Her mother calls, “C’mon, kiddo. You’re going to make me late.”

Nudging the cats and Aries off of her, she drags herself from her refuge. Rue sets up the ironing board and lights the kindling she laid in the grate before—that night. After retrieving a rolled and frozen shirt from the freezer, Rue traipses back into the living room where the iron sputters and spits. Despite buttons left open to her navel, her mother thinks prim cotton gives her class. Thus, Rue starches and irons. She loses herself in the process, her burdens momentarily released. Once all the seams look crisp and straight, she totes the rigid shirt to the bathroom. Kitty’s lush backside blocks her view.

“Well, how do I look? Yep, it’ll do.” Kitty steps back, evidently surveying her artistry in the mirror.

Rue’s reflection wavers beside her mother’s. Kitty yelps, then rubs her arms. “Whoa, kiddo, you gave me a start. For just a second, you looked all stern and golden. Like your father.”

Old anger heats Rue’s face. “I hate it when you compare me to him. He’s been dead longer than I’ve been alive.” She clenches her jaw.

“Only by one day. Father Dennis O’Rourke—what a man. And to fall off a mountain like that. And where in Hell is Misti anyway?”

“It’s a volcano in the Andes. Peru.” Rue’s breath jerks to match the sudden awkward pace of her heart. Kitty faces her and really studies her.

“You’re not looking so hot, kiddo.” She holds a narrow hand to Rue’s forehead. As though she can learn anything of importance from such minor contact. Nevertheless, Rue leans into the brief touch.

“No temperature, but your eyes… To think of those doctors talking about you being Mongoloid just because of your peepers. The idea.”

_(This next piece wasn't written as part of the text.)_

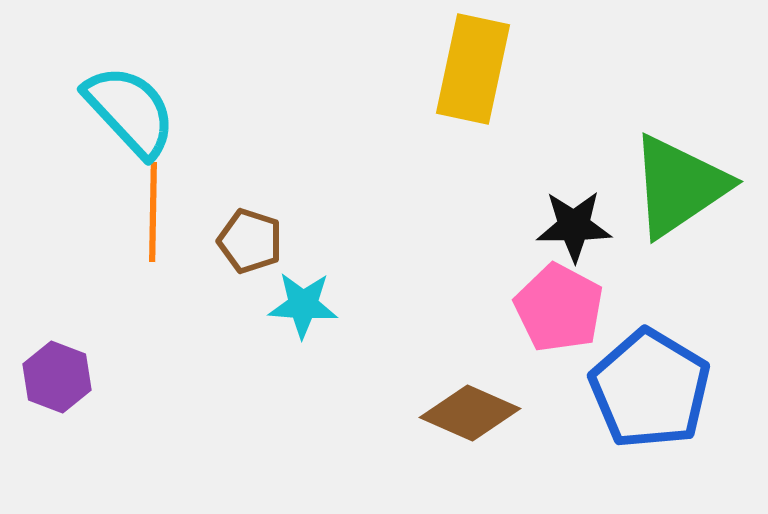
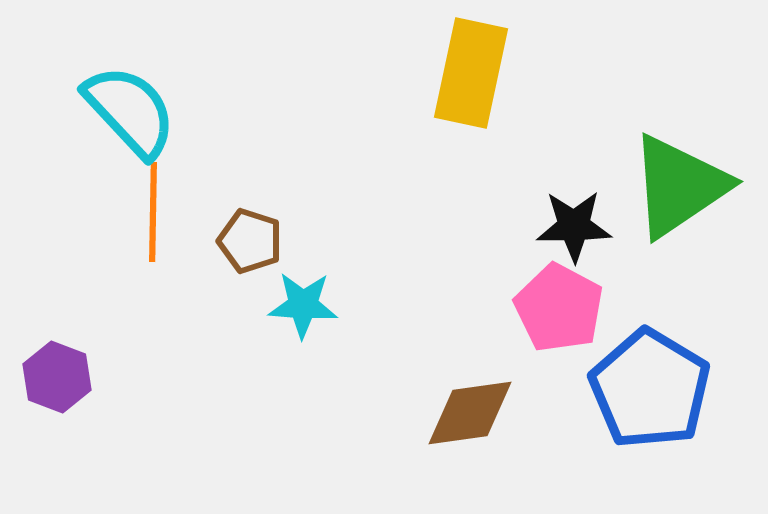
yellow rectangle: moved 2 px left, 4 px down
brown diamond: rotated 32 degrees counterclockwise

Rue looks squarely at Kitty, who snatches her hand away as though slapped. Her mother says, “It gives me the creeps when your eyes change like that. From gray to blue to topaz.”

Like I have any control over that. To assure herself of existence, she gazes into the mirror at herself. She sees gold-brown lashes emphasizing dark circles. Her stubbornness, as Kitty calls it, shows in the slashes of darker brows, a long and straight nose, firm mouth and chin. Hair like the silk on fresh corn wavers in the slight breeze puffing through cracks between wall and windows.

“A kid shouldn’t look so grown-up. You look marked already, after only fourteen years of life. And what’s that smell? Hyacinth. Have you been into my cologne samples again?”

Rue shifts her face away from the mirror. “I don’t know what you’re talking about. Here’s your shirt.”

“Hang it on the doorknob, would you, sweets? And boil some water. I need coffee before I go.”

Rue heads for the stove. She clears off day-old doughnuts and misshapen bridge mix before moving a water pot onto the burner. Spooning two level teaspoons of crystals into a stained cup, she returns to the living room and gazes out the picture window.

Days have passed since she last sensed the weather. She walks outside barefoot to see if direct contact makes any difference. Other than an aching cold in her arches, she feels nothing; neither the tingle in her belly that foretells rain nor the ache in her jaw that predicts snow. Certainly, she detects no building pressure, which warns of the Zephyr. Instead, she feels abandoned, as empty as the heavens arcing overhead. The sky burdens her with its blueness. Only the nudge of Aries’ wet nose against her fingers keeps her from collapsing into herself.

He yips at her and she pats his head and whispers, “I know.”

Rue finally looks to where Bif leaked his blood onto the pale soil. Dread fills her mouth with bitter juices and slams her heart into overdrive. She clenches her fists until her whole body quakes. Will there always be a dark stain?

Rue promises herself: Even if the Zephyr tears me apart from the inside out, I can never, ever let such a thing happen again.